Klaagsters raadsvrouw heeft op 14 augustus 2014 schriftelijk verzocht om aanhouding van de behandeling van de zaak. Indien het verzoek niet gehonoreerd zou worden is gevraagd om de mogelijkheid schriftelijk nader te reageren op het verhandelde ter
zitting.
Hoewel voor klaagsters vervoer naar de zitting was zorg gedragen, heeft zij daarvan geen gebruikgemaakt.
De inrichtingsarts verbonden aan de locatie Nieuwersluis heeft schriftelijk laten weten verhinderd te zijn ter zitting te verschijnen.

Op grond van haar onderzoek overweegt en beslist de beroepscommissie als volgt:

1. De inhoud van het beroep
De klacht, zoals neergelegd in het verzoek om bemiddeling aan de medisch adviseur van 29 mei 2014, betreft het feit dat er geen röntgenfoto’s van klaagsters hand worden genomen en de pijnmedicatie plotseling is gestopt voordat de hand weer was
onderzocht.

2. De standpunten van klager en de inrichtingsarts
Klaagster heeft haar beroep niet toegelicht. Op 30 mei 2014 heeft de raadsvrouw aan het hoofd medische zorg bericht dat klaagster veel pijn heeft en niet in staat is te werken. Haar pijnmedicatie is gestaakt. De zwelling aan haar hand is erger
geworden.
Gesommeerd wordt over te gaan tot pijnmedicatie. Wellicht kan er gekeken worden naar een second opinion. Klaagster geeft aan zelf voor de kosten op te willen draaien.
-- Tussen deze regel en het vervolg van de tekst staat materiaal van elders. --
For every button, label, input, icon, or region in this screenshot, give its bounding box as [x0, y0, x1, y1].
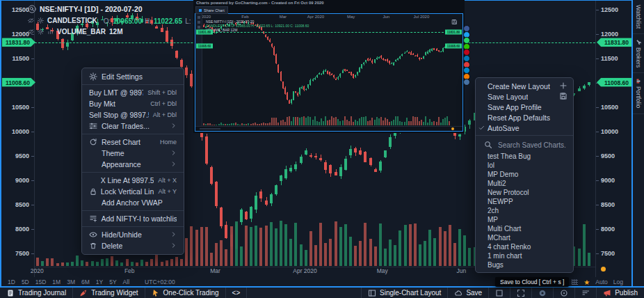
bottom-button-square[interactable]: [488, 288, 510, 298]
y-tick-label[interactable]: 7500: [1, 250, 29, 257]
saved-chart-item[interactable]: New Protocol: [476, 188, 573, 197]
timezone-label[interactable]: UTC+02:00: [145, 279, 175, 285]
saved-chart-item[interactable]: Multi2: [476, 179, 573, 188]
y-tick-label[interactable]: 11500: [601, 55, 618, 62]
context-menu-item[interactable]: Delete: [82, 240, 184, 251]
favorite-star-icon[interactable]: ★: [583, 279, 590, 286]
context-menu-item[interactable]: Sell Stop @ 9897.59Alt + Dbl: [82, 109, 184, 120]
saved-chart-item[interactable]: MChart: [476, 233, 573, 242]
x-axis-month-label[interactable]: Mar: [210, 267, 220, 274]
bottom-button-save[interactable]: Save: [447, 288, 488, 298]
saved-chart-item[interactable]: Bugs: [476, 260, 573, 269]
context-menu-item[interactable]: Buy MktCtrl + Dbl: [82, 98, 184, 109]
saved-chart-item[interactable]: 4 chart Renko: [476, 242, 573, 251]
saved-chart-item[interactable]: MP: [476, 215, 573, 224]
sidebar-tab-portfolio[interactable]: Portfolio: [633, 73, 644, 113]
x-axis-month-label[interactable]: Feb: [124, 267, 135, 274]
symbol-search-icon[interactable]: [28, 5, 36, 13]
study-settings-icon[interactable]: [38, 17, 44, 24]
saved-chart-item[interactable]: lol: [476, 161, 573, 170]
layout-menu-item[interactable]: AutoSave: [476, 123, 573, 133]
hide-volume-icon[interactable]: [28, 29, 34, 35]
bottom-button-target[interactable]: [553, 288, 574, 298]
bottom-button-trading-widget[interactable]: Trading Widget: [73, 288, 145, 298]
saved-chart-item[interactable]: MP Demo: [476, 170, 573, 179]
context-menu-item[interactable]: Theme: [82, 148, 184, 159]
hide-study-icon[interactable]: [28, 17, 34, 24]
y-tick-label[interactable]: 9500: [601, 152, 615, 159]
bottom-button-single-chart-layout[interactable]: Single-Chart Layout: [361, 288, 447, 298]
timeframe-button-1m[interactable]: 1M: [52, 279, 61, 285]
context-menu-item[interactable]: Appearance: [82, 159, 184, 170]
y-tick-label[interactable]: 7500: [601, 250, 615, 257]
saved-chart-item[interactable]: Multi Chart: [476, 224, 573, 233]
bottom-button-publish[interactable]: Publish: [596, 288, 644, 298]
y-tick-label[interactable]: 11500: [1, 55, 29, 62]
saved-chart-item[interactable]: 1 min chart: [476, 251, 573, 260]
ohlc-value: 10965.00: [113, 17, 142, 25]
y-tick-label[interactable]: 12500: [601, 6, 618, 13]
layout-menu-item[interactable]: Create New Layout: [476, 81, 573, 91]
volume-study-value: 12M: [109, 28, 122, 36]
bottom-button-one-click-trading[interactable]: One-Click Trading: [145, 288, 226, 298]
timeframe-button-15d[interactable]: 15D: [35, 279, 47, 285]
menu-item-label: Create New Layout: [488, 82, 550, 91]
timeframe-button-1y[interactable]: 1Y: [96, 279, 103, 285]
y-tick-label[interactable]: 10500: [1, 104, 29, 111]
log-scale-label[interactable]: Log: [613, 279, 623, 285]
y-tick-label[interactable]: 10000: [601, 128, 618, 135]
y-tick-label[interactable]: 8500: [601, 201, 615, 208]
y-tick-label[interactable]: 12000: [601, 31, 618, 38]
context-menu-item[interactable]: Clear Trades...: [82, 120, 184, 132]
y-tick-label[interactable]: 12500: [1, 6, 29, 13]
y-tick-label[interactable]: 8000: [1, 226, 29, 233]
sidebar-tab-brokers[interactable]: Brokers: [633, 34, 644, 73]
grid-settings-icon[interactable]: [572, 279, 578, 285]
y-tick-label[interactable]: 8500: [1, 201, 29, 208]
x-axis-month-label[interactable]: Apr 2020: [293, 267, 317, 274]
preview-save-icon[interactable]: [451, 19, 458, 25]
x-axis-month-label[interactable]: 2020: [31, 267, 44, 274]
x-axis-month-label[interactable]: Jun: [457, 267, 467, 274]
timeframe-button-5d[interactable]: 5D: [22, 279, 29, 285]
saved-chart-item[interactable]: 2ch: [476, 206, 573, 215]
y-tick-label[interactable]: 10000: [1, 128, 29, 135]
timeframe-button-1d[interactable]: 1D: [8, 279, 15, 285]
context-menu-item[interactable]: Edit Settings: [82, 71, 184, 82]
y-tick-label[interactable]: 12000: [1, 31, 29, 38]
bottom-button-expand[interactable]: [510, 288, 531, 298]
layout-menu-item[interactable]: Save Layout: [476, 91, 573, 102]
y-tick-label[interactable]: 9000: [1, 177, 29, 184]
timeframe-button-6m[interactable]: 6M: [81, 279, 90, 285]
volume-settings-icon[interactable]: [38, 29, 44, 35]
bottom-button-camera[interactable]: [531, 288, 553, 298]
context-menu-item[interactable]: Reset ChartHome: [82, 136, 184, 148]
expand-icon: [517, 289, 525, 297]
context-menu-item[interactable]: X Line At 9897.59Alt + X: [82, 175, 184, 186]
saved-charts-search[interactable]: Search Saved Charts.: [476, 138, 573, 152]
context-menu-item[interactable]: Add NIFTY-I to watchlist: [82, 213, 184, 224]
context-menu-item[interactable]: Buy LMT @ 9897.59Shift + Dbl: [82, 87, 184, 98]
y-tick-label[interactable]: 9000: [601, 177, 615, 184]
y-tick-label[interactable]: 10500: [601, 104, 618, 111]
x-axis-month-label[interactable]: May: [377, 267, 388, 274]
timeframe-button-3m[interactable]: 3M: [67, 279, 75, 285]
context-menu-item[interactable]: Add Anchor VWAP: [82, 197, 184, 208]
y-tick-label[interactable]: 8000: [601, 226, 615, 233]
menu-divider: [82, 84, 184, 85]
bottom-button-grid[interactable]: [574, 288, 596, 298]
context-menu-item[interactable]: Hide/Unhide: [82, 229, 184, 240]
sidebar-tab-watchlist[interactable]: Watchlist: [633, 0, 644, 34]
y-tick-label[interactable]: 9500: [1, 152, 29, 159]
layout-menu-item[interactable]: Reset App Defaults: [476, 112, 573, 123]
auto-scale-label[interactable]: Auto: [595, 279, 608, 285]
layout-menu-item[interactable]: Save App Profile: [476, 102, 573, 112]
context-menu-item[interactable]: Lock Vertical LineAlt + Y: [82, 186, 184, 197]
timeframe-button-all[interactable]: All: [123, 279, 129, 285]
timeframe-button-5y[interactable]: 5Y: [109, 279, 116, 285]
saved-chart-item[interactable]: NEWPP: [476, 197, 573, 206]
share-chart-tab[interactable]: Share Chart: [195, 6, 228, 14]
bottom-button--[interactable]: <>: [226, 288, 248, 298]
bottom-button-trading-journal[interactable]: Trading Journal: [0, 288, 73, 298]
saved-chart-item[interactable]: test Thea Bug: [476, 152, 573, 161]
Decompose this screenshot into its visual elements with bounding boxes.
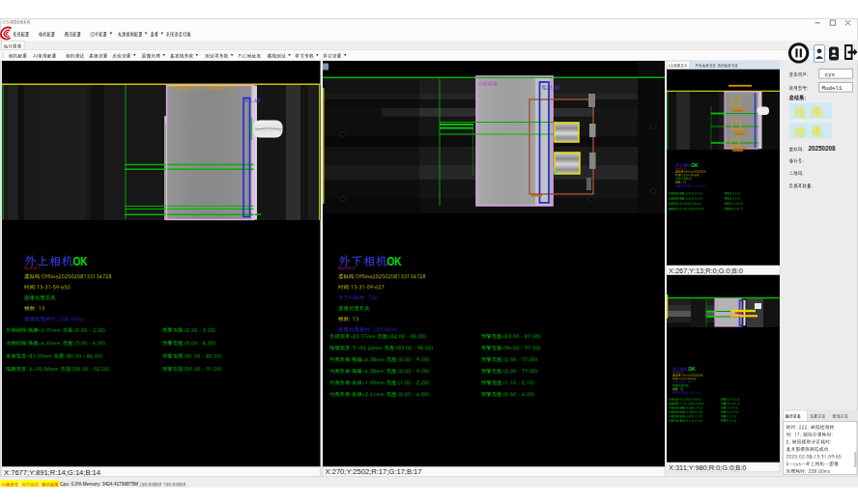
svg-text:cys: cys	[825, 71, 835, 78]
svg-text:OK: OK	[387, 255, 403, 267]
svg-text:OK: OK	[688, 367, 696, 372]
svg-text:20250208: 20250208	[809, 145, 837, 152]
svg-text:Cpu: 0.0% Memory: 3424.4179687: Cpu: 0.0% Memory: 3424.41796875M	[60, 482, 138, 487]
svg-text:X:267;Y:13;R:0;G:0;B:0: X:267;Y:13;R:0;G:0;B:0	[669, 266, 743, 275]
svg-text:OK: OK	[73, 255, 89, 267]
svg-text:X:311;Y:980;R:0;G:0;B:0: X:311;Y:980;R:0;G:0;B:0	[669, 463, 746, 472]
svg-text:OK: OK	[691, 163, 699, 168]
svg-text:X:270;Y:2502;R:17;G:17;B:17: X:270;Y:2502;R:17;G:17;B:17	[326, 467, 422, 476]
svg-text:X:7677;Y:891;R:14;G:14;B:14: X:7677;Y:891;R:14;G:14;B:14	[4, 468, 100, 477]
svg-text:Model1: Model1	[822, 85, 843, 92]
De inrichtingsarts heeft zijn standpunt niet nader toegelicht.

3. De beoordeling
De beroepscommissie acht zich op basis van de stukken voldoende voorgelicht over de zaak en wijst het verzoek om aanhouding derhalve af. Nu er niemand ter zitting is verschenen is er geen aanleiding voor het bieden van de mogelijkheid tot het geven van
een nadere schriftelijke reactie.

Uit stukken blijkt dat klaagster op 25 april 2014 haar hand al een keer geblesseerd had. Nadat het op 19 mei 2014 nogmaals gebeurde, is zij gezien door de verpleegkundige.
Er wordt een afspraak gemaakt met de arts. Later wordt er vanaf de afdeling gebeld en blijkt klaagster geen dioclofenac meer te krijgen. Deze medicatie bleek voor een bepaalde tijd voorgeschreven te zijn na de eerdere blessure. Zij mocht die dag alsnog
diclofenac en de arts zou de volgende dag een recept voor pijnstilling uitschrijven. De arts constateert de volgende dag geen fractuur en schrijft tramadol/paracetamol voor. Op 28 mei 2014 wordt de medicatie weer gestopt. Klaagster krijgt inmiddels
fysiotherapie en het lijkt beter te gaan.
Niet is gebleken dat door of namens de inrichtingsarts op enig moment onjuist of inadequaat gehandeld is ten aanzien van klaagster. De voorgeschreven medicatie eindigt na een bepaalde voorgeschreven periode. Dit moment viel voor klaagster
ongelukkigerwijs samen met een nieuw incident. Pas na beoordeling daarvan kon bekeken worden of en wat er aan medicatie voorgeschreven diende te worden.
Na het eerste incident is medisch gezien juist gehandeld. Er bleek geen sprake te zijn van een breuk. Na het tweede incident is er wederom onderzoek verricht. Nu daaruit bleek dat er geen indicatie was om opnieuw een foto te laten maken, is hiervan
terecht afgezien.
De beroepscommissie is het voorgaande in samenhang en onderling verband bezien van oordeel dat het handelen van de inrichtingsarts niet kan worden aangemerkt als in strijd met de in artikel 28 Pm neergelegde norm. Het beroep zal derhalve ongegrond
worden verklaard.

4. De uitspraak
De beroepscommissie verklaart het beroep ongegrond.

Aldus gegeven door de beroepscommissie voornoemd, bestaande uit
mr. S.B. de Pauw Gerlings-Döhrn, voorzitter, J.G.J. de Boer en dr. Ing. C.J. Ruissen, leden, in tegenwoordigheid van mr. I. Lispet, secretaris, op 18 september 2014.